Extracted records:
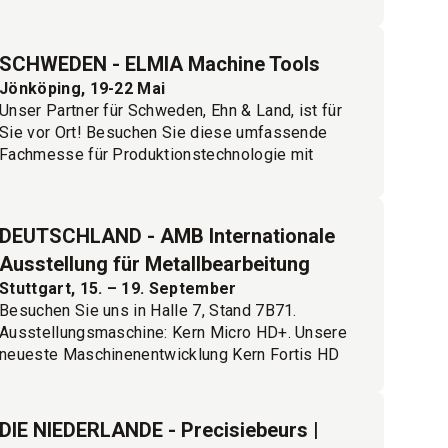
Niederlande zu treffen. Veranstaltungsort: NH
Conference Center Koningshof.
Melden Sie sich hier an!
SCHWEDEN - ELMIA Machine Tools
Jönköping, 19-22 Mai
Unser Partner für Schweden, Ehn & Land, ist für
Sie vor Ort! Besuchen Sie diese umfassende
Fachmesse für Produktionstechnologie mit
Werkzeugmaschinen in Betrieb sowie Werkzeug-
und Messtechnik! Wir freuen uns darauf, Sie in
Jönköping zu treffen!
DEUTSCHLAND - AMB Internationale
Melden Sie sich hier an!
Ausstellung für Metallbearbeitung
Stuttgart, 15. – 19. September
Besuchen Sie uns in Halle 7, Stand 7B71.
Ausstellungsmaschine: Kern Micro HD+. Unsere
neueste Maschinenentwicklung Kern Fortis HD
präsentieren wir Ihnen in der "Kern Fortis
Experience Area".
Melden Sie sich hier an!
DIE NIEDERLANDE - Precisiebeurs |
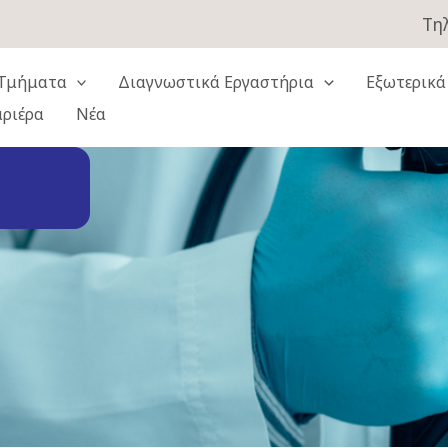
Τηλ
Τμήματα
Διαγνωστικά Εργαστήρια
Εξωτερικά
αριέρα
Νέα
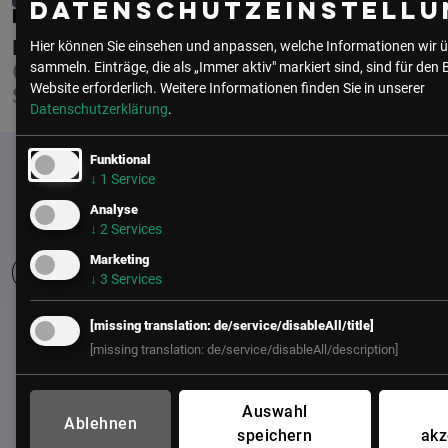
Datenschutzeinstellu
IRENE MARX
PROOFPOINT GMBH
Hier können Sie einsehen und anpassen, welche Informationen wir ü
sammeln. Einträge, die als „Immer aktiv" markiert sind, sind für den 
COUNTRY MANAGER AUSTRIA &
Website erforderlich.
Weitere Informationen finden Sie in unserer
SWITZERLAND
Datenschutzerklärung
.
Funktional
↓
1
Service
Analyse
↓
2
Services
Marketing
↓
3
Services
[missing translation: de/service/disableAll/title]
UNSER BÜRO
[missing translation: de/service/disableAll/description]
LSZ GmbH
Gußhausstraße 14/9a
Auswahl
1040 Wien
Ablehnen
speichern
akz
Österreich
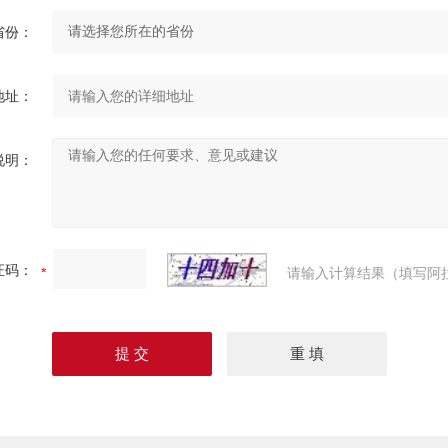
省份：
地址：
说明：
证码：
请输入计算结果（填写阿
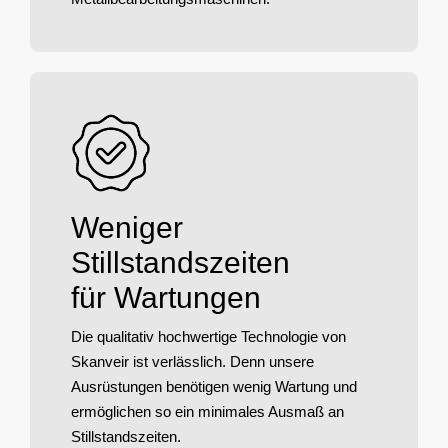
Weniger
Stillstandszeiten
für Wartungen
Die qualitativ hochwertige Technologie von
Skanveir ist verlässlich. Denn unsere
Ausrüstungen benötigen wenig Wartung und
ermöglichen so ein minimales Ausmaß an
Stillstandszeiten.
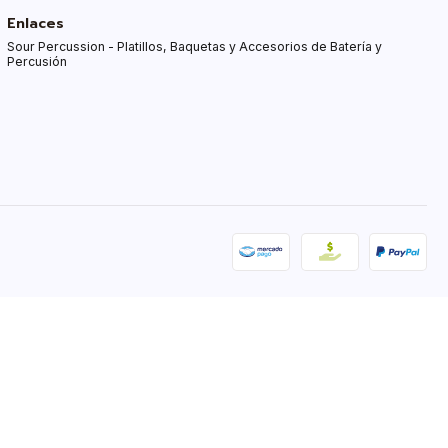
Enlaces
Sour Percussion - Platillos, Baquetas y Accesorios de Batería y
Percusión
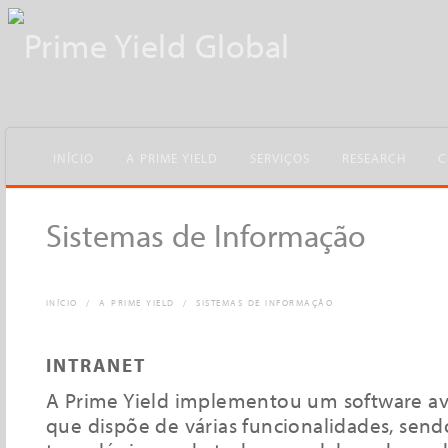
INÍCIO
A PRIME YIELD
SERVIÇOS
RESEARCH
C
Sistemas de Informação
INÍCIO
/
A PRIME YIELD
/
SISTEMAS DE INFORMAÇÃO
INTRANET
A Prime Yield implementou um software ava
que dispõe de várias funcionalidades, send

What is expected → Every line in the data that holds the string "Kern" should be returned.

Output for this task →
Ausstellungsmaschine: Kern Micro HD+. Unsere
neueste Maschinenentwicklung Kern Fortis HD
präsentieren wir Ihnen in der "Kern Fortis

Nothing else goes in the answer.